At least, that is how we see the rather recent change in TV subscriptions. The early adopters are announcing they are tired of "wasting" time and paying high cable bills. So, they are saying no to TV.
Before you begin to feel guilt about your old-school ways of TV viewership, let's look a bit closer as to where the time is going. The statement "I don't have the time to waste on TV" is usually followed by the fact that they still get their fixes from Netflix and iTunes. Or video games. Or "surfing" the web. Or chatting, or watching youtube, or reading RSS feeds. So the time is being spent elsewhere, and many times it is just another form of consumption entertainment.
The fact is so many of us living in the US have an abundance of free time relative to prior history. TV has been, so far, the most popular way to fulfill that free-time. The fact is we all spend our time in different ways -- and not watching TV is not necessarily more "respectable" than spending time on a social network or fantasy sports forum. It is just different, and needs to be measured a bit different as well. But how?

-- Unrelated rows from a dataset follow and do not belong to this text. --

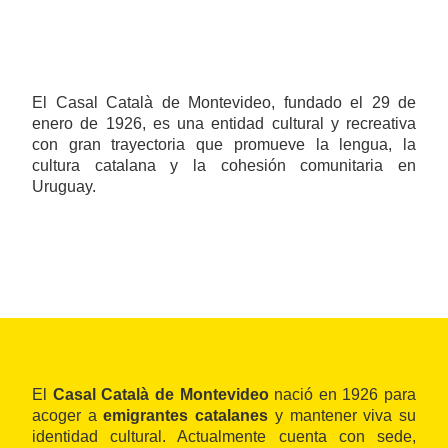
El Casal Català de Montevideo, fundado el 29 de
enero de 1926, es una entidad cultural y recreativa
con gran trayectoria que promueve la lengua, la
cultura catalana y la cohesión comunitaria en
Uruguay.
El
Casal Català de Montevideo
nació en 1926 para
acoger a
emigrantes catalanes
y mantener viva su
identidad cultural. Actualmente cuenta con sede,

The blog Shirky (which we stumbled upon while spending free time reading a RSS feed, and not TV), talks about the value of productivity. For them, the difference is consumption vs production.
Two hundred billion hours, in the U.S. alone, every year. Put another way, now that we have a unit, that's 2,000 Wikipedia projects a year spent watching television. Or put still another way, in the U.S., we spend 100 million hours every weekend, just watching the ads.
So, before you turn off one free time activity for another, ask yourself: are you producing, or consuming?